Bulls went brisk on Dalal Street on second day in the row, with frontline gauges logging new record highs for yet another day, conquering their crucial 11,250 (Nifty) and 37,300 (Sensex) bastions for the first time ever on Friday. After a gap-up opening, there appeared not even an iota of profit booking in the session with benchmarks fervently gaining from strength to strength to end near intraday highs, as investors continued hunt for fundamentally strong stocks. Sentiments remained up-beat with Niti Aayog CEO Amitabh Kant's statement that the government's digitization initiative will bring more transparency in the system. Traders remained optimistic with a private report that after almost a year and half of disruptions in Indian economy due to demonetisation and the Goods and Services Tax (GST), the consumer sentiment is up in the month of July on all fronts from jobs, investments, health of the economy to personal finance. Meanwhile, a report stated that the BRICS nations resolved to strengthen multilateral trading system and called upon member countries of the World Trade Organisation to abide by the rules, amid ongoing trade disputes between major economies. Markets extended northward journey to end near intraday highs on private report stating that trading across borders, payment of indirect taxes and insolvency resolution are the three sets of reforms where India is upbeat, ahead of the release of the World Bank's ease of doing business report later this year. Investors took encouragement with report that foreign direct investment (FDI) from nations widely regarded as tax havens such as Cayman Islands and Hong Kong jumped in 2017-18, even as overall India-bound investments showed a slower rise, year-on-year (Y-o-Y). From the Cayman Islands, inflows rose in a single year from a low $71.03 million to a whopping $1.23 billion. Traders got some support with Principal Deputy Assistant Secretary of State for South and Central Asia's statement that the US wants to reduce its trade deficit with India as quickly as possible, asserting that the Trump administration is aggressively pushing New Delhi on the issues of medical devices, pharmaceuticals, dairy products and agriculture. Finally, the BSE Sensex surged 352.21 points or 0.95% to 37,336.85, while the CNX Nifty was up by 111.05 points or 0.99% to 11,278.35.

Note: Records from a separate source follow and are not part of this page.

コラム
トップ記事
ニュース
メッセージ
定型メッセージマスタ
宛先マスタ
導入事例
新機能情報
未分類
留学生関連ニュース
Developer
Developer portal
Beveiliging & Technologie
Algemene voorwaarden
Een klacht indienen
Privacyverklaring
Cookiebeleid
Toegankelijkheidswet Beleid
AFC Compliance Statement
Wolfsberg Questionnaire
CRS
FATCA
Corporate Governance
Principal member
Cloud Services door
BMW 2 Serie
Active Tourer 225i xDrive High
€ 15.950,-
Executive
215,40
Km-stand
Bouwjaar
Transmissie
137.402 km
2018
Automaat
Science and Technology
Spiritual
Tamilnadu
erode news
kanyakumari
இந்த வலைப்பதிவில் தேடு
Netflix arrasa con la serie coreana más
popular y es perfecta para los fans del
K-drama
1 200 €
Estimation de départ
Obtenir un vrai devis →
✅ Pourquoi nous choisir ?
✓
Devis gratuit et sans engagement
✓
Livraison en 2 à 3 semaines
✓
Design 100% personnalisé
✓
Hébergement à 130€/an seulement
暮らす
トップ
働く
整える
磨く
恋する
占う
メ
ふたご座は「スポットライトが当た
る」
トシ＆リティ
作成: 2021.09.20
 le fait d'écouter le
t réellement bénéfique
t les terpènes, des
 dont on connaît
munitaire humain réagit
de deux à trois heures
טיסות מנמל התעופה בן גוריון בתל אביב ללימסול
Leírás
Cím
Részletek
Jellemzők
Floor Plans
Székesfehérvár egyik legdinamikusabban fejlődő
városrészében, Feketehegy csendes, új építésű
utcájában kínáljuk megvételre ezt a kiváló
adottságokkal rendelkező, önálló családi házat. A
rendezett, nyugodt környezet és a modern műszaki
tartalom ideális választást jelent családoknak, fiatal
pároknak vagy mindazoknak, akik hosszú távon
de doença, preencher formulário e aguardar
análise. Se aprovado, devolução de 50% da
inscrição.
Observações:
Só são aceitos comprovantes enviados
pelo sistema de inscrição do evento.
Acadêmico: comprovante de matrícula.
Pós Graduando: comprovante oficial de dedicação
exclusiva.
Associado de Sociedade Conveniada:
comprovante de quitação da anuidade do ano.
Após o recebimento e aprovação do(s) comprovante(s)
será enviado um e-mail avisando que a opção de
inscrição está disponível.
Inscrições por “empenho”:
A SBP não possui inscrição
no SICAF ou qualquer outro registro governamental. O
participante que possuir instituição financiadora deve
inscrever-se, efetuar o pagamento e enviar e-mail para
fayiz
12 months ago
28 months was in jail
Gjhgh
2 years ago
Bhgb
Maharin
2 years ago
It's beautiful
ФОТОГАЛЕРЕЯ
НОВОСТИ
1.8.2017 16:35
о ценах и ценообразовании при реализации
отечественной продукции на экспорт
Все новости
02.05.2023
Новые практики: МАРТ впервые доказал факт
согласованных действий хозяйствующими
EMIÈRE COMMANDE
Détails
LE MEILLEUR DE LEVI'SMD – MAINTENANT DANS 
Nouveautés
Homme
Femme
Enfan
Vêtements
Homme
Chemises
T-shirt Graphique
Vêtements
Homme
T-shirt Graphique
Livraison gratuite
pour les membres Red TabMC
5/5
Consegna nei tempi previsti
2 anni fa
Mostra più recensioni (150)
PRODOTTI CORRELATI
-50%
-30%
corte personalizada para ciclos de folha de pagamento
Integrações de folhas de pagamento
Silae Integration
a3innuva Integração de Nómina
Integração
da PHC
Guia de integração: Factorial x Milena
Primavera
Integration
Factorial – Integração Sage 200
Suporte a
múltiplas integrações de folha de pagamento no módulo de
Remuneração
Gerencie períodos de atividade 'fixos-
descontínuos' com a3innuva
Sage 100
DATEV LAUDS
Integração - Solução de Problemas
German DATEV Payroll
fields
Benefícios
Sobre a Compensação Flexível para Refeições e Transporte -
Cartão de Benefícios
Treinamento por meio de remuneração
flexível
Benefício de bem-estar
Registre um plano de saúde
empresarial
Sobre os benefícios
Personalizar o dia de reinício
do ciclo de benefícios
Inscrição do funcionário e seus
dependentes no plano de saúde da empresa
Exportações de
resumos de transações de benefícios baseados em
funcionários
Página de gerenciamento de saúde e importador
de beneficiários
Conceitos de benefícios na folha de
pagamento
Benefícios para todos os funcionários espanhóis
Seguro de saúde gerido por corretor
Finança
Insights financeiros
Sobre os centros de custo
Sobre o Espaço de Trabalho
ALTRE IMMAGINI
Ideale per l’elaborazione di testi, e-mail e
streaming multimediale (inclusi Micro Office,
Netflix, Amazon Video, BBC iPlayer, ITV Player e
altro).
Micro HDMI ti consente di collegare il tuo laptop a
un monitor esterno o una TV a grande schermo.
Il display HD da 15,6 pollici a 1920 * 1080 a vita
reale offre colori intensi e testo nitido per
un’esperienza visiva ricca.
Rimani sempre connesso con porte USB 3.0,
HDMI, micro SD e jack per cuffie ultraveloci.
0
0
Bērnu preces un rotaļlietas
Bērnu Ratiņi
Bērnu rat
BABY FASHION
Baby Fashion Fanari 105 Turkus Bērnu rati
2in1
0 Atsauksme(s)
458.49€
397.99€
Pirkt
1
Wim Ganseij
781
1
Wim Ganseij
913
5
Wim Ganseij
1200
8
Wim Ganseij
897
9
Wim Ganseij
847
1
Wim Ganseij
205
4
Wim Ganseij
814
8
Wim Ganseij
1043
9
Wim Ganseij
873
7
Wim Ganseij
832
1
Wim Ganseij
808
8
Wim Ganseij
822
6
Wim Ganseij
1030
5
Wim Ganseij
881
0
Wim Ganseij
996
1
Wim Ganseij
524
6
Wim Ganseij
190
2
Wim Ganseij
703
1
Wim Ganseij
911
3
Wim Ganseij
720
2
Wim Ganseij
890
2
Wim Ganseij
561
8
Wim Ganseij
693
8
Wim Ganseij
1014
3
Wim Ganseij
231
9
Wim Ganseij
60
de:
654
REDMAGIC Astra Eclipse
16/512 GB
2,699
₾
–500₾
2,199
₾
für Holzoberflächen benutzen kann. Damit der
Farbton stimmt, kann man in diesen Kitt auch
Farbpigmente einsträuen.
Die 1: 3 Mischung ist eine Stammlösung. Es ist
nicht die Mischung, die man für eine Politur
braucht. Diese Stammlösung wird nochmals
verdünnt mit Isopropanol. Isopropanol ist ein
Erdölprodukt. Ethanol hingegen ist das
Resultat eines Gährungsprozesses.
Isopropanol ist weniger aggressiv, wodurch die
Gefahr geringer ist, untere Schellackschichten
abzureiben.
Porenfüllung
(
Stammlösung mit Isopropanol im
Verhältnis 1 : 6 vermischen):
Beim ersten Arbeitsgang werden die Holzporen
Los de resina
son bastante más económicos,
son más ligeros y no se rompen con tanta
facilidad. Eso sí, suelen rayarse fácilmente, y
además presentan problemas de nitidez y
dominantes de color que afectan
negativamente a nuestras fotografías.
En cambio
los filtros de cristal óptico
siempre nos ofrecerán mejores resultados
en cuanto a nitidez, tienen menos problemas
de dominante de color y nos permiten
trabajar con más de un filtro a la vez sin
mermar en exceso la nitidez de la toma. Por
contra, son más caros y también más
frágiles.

The US markets slid firmly into negative territory after ending the previous session mixed. Major averages traded lackluster in first half of the day but selling in second half took benchmarks near intraday lows. The weakness that emerged on Wall Street reflected a negative reaction to earnings news from companies such as Twitter (TWTR), Intel (INTC) and Exxon Mobil (XOM). Meanwhile, traders largely shrugged off a report from the Commerce Department showing a significant acceleration in the pace of U.S. economic growth in the second quarter. The report said real gross domestic product jumped by 4.1 percent in the second quarter following a 2.2 percent increase in the first quarter. Economists had expected GDP to surge up by 4.2 percent. The faster rate of GDP growth reflected accelerations in consumer spending and exports, a smaller decrease in residential fixed investment, and accelerations in federal government spending and in state and local spending. A separate report from the University of Michigan showed consumer sentiment deteriorated by less than initially estimated in the month of July. Despite the upward revision, the index was still down from 98.2 in June. The S&P 500 declined 18.62 points or 0.66 percent to 2818.82 and the Nasdaq shed 114.77 points or 1.46 percent to 7737.42 and the Dow Jones Industrial Average was down by 76.01 points or 0.30 percent to 25,451.06.


Crude oil futures ended lower on Friday, despite data from the U.S. Commerce Department showing the U.S. economy to have grown at its fastest pace in nearly four years in the second quarter. Since the data fell slightly short of forecasts, it failed to trigger any big buying in equity markets or in the commodities exchange. The impact of US sanctions on Iran with regard to crude oil has already been factored in and hence crude is unable to make any significant progress. Meanwhile, according to a report from Baker Hughes, three oil rigs were added in U.S. by energy companies in the week ended July 27, making the total rigs count to 863 now. Benchmark crude oil futures for September declined 92 cents or 1.3 percent to settle at $68.69 a barrel on the New York Mercantile Exchange. September Brent crude shed 25 cents or 0.3 percent at $74.29 a barrel on London's Intercontinental Exchange.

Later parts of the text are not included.